I’ll repeat, everyone has a story and most have endured similar versions of the grind. When coaches congregate at conventions or run into each other at camps, recruiting, or wherever there is an opportunity to share war stories. Subsequently, strong relationships are molded by these experiences. It is those relationships that may prove to be of utmost value shaping the future of our careers. After likely bouncing around geographically for a few years these stepping-stone positions may open the doors to the first big break.
In some form or fashion, the break was
conceivable attainable by leveraging the connections or experience towards a role of increased value. These positions may include the first head coaching opportunity, likely at a lower level, or at a program looking to be revitalized. Others may include:
- Video Coordinator (1st Salary Role)
- Director of Operations
- Assistant Coach (Higher Level or Recruiting Role)

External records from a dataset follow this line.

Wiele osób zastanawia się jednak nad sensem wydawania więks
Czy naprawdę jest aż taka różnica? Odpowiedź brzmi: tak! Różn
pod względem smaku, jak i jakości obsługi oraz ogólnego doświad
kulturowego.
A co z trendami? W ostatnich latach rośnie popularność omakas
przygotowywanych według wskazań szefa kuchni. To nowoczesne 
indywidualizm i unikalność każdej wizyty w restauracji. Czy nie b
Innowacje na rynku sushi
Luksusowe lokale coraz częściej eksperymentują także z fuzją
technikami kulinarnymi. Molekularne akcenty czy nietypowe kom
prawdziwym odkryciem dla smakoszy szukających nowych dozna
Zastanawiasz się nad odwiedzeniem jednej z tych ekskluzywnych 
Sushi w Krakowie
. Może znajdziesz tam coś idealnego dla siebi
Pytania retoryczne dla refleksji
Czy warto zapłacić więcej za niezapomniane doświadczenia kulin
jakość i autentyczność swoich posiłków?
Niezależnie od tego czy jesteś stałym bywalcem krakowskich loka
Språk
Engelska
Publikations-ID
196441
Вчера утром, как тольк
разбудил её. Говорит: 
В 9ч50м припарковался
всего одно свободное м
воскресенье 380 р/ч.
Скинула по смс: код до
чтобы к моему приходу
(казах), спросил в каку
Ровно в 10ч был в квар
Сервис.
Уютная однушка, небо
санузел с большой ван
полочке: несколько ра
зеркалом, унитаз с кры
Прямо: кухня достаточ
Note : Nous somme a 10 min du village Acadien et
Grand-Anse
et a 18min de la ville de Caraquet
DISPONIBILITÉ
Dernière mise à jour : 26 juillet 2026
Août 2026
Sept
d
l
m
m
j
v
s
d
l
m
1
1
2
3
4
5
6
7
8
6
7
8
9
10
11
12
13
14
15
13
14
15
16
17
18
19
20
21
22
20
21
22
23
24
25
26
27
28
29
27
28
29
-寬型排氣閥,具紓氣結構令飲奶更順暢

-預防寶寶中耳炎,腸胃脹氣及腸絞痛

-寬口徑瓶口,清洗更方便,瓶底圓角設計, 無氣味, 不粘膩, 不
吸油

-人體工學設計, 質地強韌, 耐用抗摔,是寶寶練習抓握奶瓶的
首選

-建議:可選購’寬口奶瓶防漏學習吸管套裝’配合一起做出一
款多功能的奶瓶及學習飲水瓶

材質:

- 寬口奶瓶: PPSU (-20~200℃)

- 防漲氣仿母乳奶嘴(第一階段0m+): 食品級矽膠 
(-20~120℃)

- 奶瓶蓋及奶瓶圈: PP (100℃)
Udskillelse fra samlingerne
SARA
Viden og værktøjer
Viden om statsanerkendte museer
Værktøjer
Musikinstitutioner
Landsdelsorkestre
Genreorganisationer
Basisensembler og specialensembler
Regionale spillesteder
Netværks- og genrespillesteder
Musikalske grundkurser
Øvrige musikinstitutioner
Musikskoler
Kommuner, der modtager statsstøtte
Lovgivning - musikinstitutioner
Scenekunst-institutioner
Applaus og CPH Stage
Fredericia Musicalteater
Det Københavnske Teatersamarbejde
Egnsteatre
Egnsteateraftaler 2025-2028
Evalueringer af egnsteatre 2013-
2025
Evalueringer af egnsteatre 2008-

Finally, time to get paid. But with the increased bank account comes the expected increased responsibilities on and off the court. Not to mention the cutthroat nature of the business starts to become more apparent at this point. This is it; time to transition practice into the game – literally and metaphorically. For most, inherent with the break is the introduction to the balance.
Feeling good about ourselves after the first big break, there can be a sense of increased job security or confidence in our ability to sustain this lifestyle. What comes next can be some of the most difficult decisions to make throughout the course of your coaching career. The cutthroat nature of the business may have been revealed in the break, but with a lot starting to transpire during this time it can feel like a twist of the knife.
As we begin to age our situations begin to become more complicated. There are usually a lot more variables involved:
- Buying a home
- Financial liabilities
- Having kids
- Aging parents
Suddenly, the days grinding it out doesn’t seem so bad anymore. Joking aside those aforementioned life experiences become the best moments in our lives. But it takes a lot of work to ensure that what is valued most in our life remain sustainable, healthy, and happy. It is during this time where coaches will have to weigh the options of job security, financial opportunity, or even considering staying with the profession being the best course of action moving forward.
Off Into the Sunset
Finding balance could be the most challenging aspect of the career. Finding a way to finish it could be the most bittersweet. The amount of time spent and energy exhausted takes its toll. The last and final phase is an attempt to figure out how to ride off in the sunset. This could be done in one of a few ways:
- Leaving a legacy at the institution or campus where most time spent
- Retiring after a championship or reaching accomplishments unforeseen
- Finding that final challenge – think Jim Calhoun at D3
There is only one coach that can finish as champion at the end of the season. The odds are even less for the coach that can finish their career as a champion. The sunset is simply putting the stamp on our career on our terms. Taking satisfaction for doing the job to the best of your ability while impacting the most people possible. We are all different in our story, but the #CoachingCarousel shares a lot of the same traits in our chase to champion our own careers.